Assessing fairness in machine learning models: A study of racial bias using matched counterparts in mortality prediction for patients with chronic diseases.

Objective: Existing approaches to fairness evaluation often overlook systematic differences in the social determinants of health, like demographics and socioeconomics, among comparison groups, potentially leading to inaccurate or even contradictory conclusions. This study aims to evaluate racial disparities in predicting mortality among patients with chronic diseases using a fairness detection method that considers systematic differences.

Methods: We created five datasets from Mass General Brigham's electronic health records (EHR), each focusing on a different chronic condition: congestive heart failure (CHF), chronic kidney disease (CKD), chronic obstructive pulmonary disease (COPD), chronic liver disease (CLD), and dementia. For each dataset, we developed separate machine learning models to predict 1-year mortality and examined racial disparities by comparing prediction performances between Black and White individuals. We compared racial fairness evaluation between the overall Black and White individuals versus their counterparts who were Black and matched White individuals identified by propensity score matching, where the systematic differences were mitigated.

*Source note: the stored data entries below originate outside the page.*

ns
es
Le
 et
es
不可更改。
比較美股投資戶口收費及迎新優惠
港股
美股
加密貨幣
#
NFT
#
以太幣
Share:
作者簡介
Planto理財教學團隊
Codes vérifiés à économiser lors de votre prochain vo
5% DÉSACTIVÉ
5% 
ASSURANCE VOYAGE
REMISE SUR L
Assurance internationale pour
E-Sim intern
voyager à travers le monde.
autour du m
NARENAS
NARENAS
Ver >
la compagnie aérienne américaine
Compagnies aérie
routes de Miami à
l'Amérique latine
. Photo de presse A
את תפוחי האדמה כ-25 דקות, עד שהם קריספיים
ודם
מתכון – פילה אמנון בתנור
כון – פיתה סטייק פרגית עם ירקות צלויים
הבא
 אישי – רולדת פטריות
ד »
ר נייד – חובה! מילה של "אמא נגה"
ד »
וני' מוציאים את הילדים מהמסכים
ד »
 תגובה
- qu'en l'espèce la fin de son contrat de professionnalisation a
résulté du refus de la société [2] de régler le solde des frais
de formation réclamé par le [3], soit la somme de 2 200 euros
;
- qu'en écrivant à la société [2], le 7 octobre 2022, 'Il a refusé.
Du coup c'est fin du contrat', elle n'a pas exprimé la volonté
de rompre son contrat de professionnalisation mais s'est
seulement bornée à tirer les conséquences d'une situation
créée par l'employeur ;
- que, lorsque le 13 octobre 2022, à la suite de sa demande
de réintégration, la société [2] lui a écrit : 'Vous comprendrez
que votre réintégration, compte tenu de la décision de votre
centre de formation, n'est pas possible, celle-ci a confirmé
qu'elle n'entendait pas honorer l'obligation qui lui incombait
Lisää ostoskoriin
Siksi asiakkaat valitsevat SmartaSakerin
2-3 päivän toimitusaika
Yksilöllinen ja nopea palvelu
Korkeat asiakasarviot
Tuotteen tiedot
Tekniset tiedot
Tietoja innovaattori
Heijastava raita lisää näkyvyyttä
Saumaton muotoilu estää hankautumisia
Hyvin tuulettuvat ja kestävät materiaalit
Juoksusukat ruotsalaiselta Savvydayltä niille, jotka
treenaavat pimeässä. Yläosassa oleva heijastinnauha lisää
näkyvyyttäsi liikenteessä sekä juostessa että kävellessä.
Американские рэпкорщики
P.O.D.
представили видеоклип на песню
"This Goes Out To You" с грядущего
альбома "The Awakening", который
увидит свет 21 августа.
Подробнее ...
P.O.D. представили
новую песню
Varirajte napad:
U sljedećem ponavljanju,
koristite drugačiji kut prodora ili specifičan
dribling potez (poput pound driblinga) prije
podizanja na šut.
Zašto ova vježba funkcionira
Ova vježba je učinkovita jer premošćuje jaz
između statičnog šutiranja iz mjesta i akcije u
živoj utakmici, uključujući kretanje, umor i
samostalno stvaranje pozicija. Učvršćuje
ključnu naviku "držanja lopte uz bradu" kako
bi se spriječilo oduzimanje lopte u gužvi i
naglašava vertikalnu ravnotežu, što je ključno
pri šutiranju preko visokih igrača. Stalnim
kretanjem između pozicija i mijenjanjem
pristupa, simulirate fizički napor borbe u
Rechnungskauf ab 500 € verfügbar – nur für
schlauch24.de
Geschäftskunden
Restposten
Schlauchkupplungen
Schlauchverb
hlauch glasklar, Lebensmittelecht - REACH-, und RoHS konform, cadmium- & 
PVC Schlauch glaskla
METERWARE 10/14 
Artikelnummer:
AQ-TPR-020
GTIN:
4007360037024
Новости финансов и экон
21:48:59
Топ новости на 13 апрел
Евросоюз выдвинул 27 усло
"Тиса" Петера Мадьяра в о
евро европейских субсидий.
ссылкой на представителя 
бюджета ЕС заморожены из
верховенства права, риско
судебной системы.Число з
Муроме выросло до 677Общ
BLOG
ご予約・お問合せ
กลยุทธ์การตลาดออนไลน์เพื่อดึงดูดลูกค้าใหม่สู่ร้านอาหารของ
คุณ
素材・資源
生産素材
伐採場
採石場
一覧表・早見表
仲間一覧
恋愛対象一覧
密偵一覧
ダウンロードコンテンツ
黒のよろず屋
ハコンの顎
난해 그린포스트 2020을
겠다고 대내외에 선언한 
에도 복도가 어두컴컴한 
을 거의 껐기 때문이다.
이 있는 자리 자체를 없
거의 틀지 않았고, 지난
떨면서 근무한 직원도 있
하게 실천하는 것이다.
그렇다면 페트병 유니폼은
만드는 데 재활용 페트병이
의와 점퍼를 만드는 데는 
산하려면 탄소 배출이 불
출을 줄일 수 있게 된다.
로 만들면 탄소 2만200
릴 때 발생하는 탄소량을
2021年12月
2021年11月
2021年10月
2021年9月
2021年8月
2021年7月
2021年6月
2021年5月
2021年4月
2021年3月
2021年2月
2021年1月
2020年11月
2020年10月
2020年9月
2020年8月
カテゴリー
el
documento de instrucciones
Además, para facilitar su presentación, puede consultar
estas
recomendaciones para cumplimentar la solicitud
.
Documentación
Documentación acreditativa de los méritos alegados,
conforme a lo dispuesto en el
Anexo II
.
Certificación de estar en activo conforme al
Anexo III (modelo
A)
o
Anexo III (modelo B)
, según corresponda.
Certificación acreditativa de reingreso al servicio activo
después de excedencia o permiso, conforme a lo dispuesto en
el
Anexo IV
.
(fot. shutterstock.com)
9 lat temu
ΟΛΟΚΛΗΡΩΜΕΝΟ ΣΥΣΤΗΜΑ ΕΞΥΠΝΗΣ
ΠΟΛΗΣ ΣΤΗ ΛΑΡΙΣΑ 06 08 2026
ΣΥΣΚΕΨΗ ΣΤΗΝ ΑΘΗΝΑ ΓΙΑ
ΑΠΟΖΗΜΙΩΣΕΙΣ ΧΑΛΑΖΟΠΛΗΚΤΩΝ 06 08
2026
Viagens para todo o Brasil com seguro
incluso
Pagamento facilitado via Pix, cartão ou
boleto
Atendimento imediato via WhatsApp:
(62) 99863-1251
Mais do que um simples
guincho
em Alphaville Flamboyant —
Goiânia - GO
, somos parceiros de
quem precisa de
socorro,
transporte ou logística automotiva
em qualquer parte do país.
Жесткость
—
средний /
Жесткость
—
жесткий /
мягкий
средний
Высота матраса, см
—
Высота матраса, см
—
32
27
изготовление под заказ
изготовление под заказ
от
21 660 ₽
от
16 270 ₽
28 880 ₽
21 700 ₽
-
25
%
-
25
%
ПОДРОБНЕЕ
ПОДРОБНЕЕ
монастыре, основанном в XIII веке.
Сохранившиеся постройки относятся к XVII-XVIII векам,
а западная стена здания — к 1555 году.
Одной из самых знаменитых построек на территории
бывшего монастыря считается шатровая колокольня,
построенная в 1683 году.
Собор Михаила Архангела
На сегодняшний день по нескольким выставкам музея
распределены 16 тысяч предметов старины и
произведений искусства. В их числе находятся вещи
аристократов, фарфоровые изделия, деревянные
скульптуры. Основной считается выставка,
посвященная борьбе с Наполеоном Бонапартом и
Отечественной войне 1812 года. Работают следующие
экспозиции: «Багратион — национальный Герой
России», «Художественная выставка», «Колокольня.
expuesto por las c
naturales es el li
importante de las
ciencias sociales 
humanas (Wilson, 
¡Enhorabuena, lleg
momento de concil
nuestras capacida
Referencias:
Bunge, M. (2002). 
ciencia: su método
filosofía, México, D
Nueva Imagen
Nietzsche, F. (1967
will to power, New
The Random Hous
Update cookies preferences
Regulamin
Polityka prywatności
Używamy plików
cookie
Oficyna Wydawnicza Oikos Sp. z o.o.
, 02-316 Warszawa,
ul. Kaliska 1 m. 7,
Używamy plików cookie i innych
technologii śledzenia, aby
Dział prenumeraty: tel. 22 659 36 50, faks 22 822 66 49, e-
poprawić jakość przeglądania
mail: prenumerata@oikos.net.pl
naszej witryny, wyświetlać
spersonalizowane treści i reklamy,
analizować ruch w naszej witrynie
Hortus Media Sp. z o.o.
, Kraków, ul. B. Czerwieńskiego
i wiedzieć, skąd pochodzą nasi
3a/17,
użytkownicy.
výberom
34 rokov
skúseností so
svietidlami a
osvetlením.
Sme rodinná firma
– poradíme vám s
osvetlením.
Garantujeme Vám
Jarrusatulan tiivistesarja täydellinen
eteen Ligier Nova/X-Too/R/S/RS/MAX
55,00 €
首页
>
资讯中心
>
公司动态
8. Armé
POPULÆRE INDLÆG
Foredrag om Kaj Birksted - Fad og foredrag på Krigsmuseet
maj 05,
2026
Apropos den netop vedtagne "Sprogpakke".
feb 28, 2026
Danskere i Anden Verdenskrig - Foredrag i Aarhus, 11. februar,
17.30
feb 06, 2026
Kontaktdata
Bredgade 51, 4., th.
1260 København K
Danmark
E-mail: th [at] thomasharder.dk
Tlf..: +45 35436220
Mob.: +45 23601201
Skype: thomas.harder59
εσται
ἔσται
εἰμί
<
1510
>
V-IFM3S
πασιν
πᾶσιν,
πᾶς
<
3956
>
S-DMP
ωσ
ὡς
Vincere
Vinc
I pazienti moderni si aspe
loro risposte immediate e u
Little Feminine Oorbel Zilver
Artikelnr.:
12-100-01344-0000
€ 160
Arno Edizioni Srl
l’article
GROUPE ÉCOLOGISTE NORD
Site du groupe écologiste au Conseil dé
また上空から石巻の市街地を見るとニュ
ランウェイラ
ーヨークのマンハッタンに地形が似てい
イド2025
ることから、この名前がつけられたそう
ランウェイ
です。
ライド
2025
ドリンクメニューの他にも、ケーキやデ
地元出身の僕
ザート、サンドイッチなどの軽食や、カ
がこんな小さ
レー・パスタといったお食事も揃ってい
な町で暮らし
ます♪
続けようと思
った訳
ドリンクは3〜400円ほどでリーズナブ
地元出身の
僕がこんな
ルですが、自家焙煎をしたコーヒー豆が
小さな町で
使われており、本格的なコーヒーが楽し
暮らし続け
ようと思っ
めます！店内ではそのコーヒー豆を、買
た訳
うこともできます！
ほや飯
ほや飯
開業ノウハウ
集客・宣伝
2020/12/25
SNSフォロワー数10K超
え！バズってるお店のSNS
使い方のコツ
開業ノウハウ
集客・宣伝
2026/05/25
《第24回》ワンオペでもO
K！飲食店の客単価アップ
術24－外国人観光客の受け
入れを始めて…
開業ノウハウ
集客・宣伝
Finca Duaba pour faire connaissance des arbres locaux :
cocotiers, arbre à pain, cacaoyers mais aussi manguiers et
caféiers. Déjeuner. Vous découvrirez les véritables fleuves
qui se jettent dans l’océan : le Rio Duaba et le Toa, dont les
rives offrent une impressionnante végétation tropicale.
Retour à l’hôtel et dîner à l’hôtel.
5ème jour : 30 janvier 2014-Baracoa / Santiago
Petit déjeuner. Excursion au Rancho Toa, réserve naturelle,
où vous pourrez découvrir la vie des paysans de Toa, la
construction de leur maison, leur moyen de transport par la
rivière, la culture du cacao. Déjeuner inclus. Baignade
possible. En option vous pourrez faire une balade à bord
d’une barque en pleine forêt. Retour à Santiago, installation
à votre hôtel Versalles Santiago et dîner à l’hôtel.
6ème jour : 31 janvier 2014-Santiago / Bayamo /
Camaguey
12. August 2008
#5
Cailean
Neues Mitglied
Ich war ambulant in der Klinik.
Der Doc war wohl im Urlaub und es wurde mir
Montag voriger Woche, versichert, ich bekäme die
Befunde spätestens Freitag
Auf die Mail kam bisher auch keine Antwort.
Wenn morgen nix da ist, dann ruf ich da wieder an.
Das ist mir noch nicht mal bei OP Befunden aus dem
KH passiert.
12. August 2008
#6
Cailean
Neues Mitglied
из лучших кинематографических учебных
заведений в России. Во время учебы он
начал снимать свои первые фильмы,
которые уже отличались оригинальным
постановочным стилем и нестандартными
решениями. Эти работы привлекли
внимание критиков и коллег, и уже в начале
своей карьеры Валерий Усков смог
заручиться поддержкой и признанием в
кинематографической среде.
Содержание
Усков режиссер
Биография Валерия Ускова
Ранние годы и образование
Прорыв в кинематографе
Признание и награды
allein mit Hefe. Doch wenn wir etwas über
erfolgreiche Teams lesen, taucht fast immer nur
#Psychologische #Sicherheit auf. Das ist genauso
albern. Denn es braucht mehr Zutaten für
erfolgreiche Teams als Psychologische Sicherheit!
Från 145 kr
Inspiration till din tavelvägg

Results: We identified significant differences between Black and White individuals in age, gender, marital status, education level, smoking status, health insurance type, body mass index, and Charlson comorbidity index (p-value < 0.001). When examining matched Black and White subpopulations identified through propensity score matching, significant differences between particular covariates existed. We observed weaker significance levels in the CHF cohort for insurance type (p = 0.043), in the CKD cohort for insurance type (p = 0.005) and education level (p = 0.016), and in the dementia cohort for body mass index (p = 0.041); with no significant differences for other covariates. When examining mortality prediction models across the five study cohorts, we conducted a comparison of fairness evaluations before and after mitigating systematic differences. We revealed significant differences in the CHF cohort with p-values of 0.021 and 0.001 in terms of F1 measure and Sensitivity for the AdaBoost model, and p-values of 0.014 and 0.003 in terms of F1 measure and Sensitivity for the MLP model, respectively.

Discussion And Conclusion: This study contributes to research on fairness assessment by focusing on the examination of systematic disparities and underscores the potential for revealing racial bias in machine learning models used in clinical settings.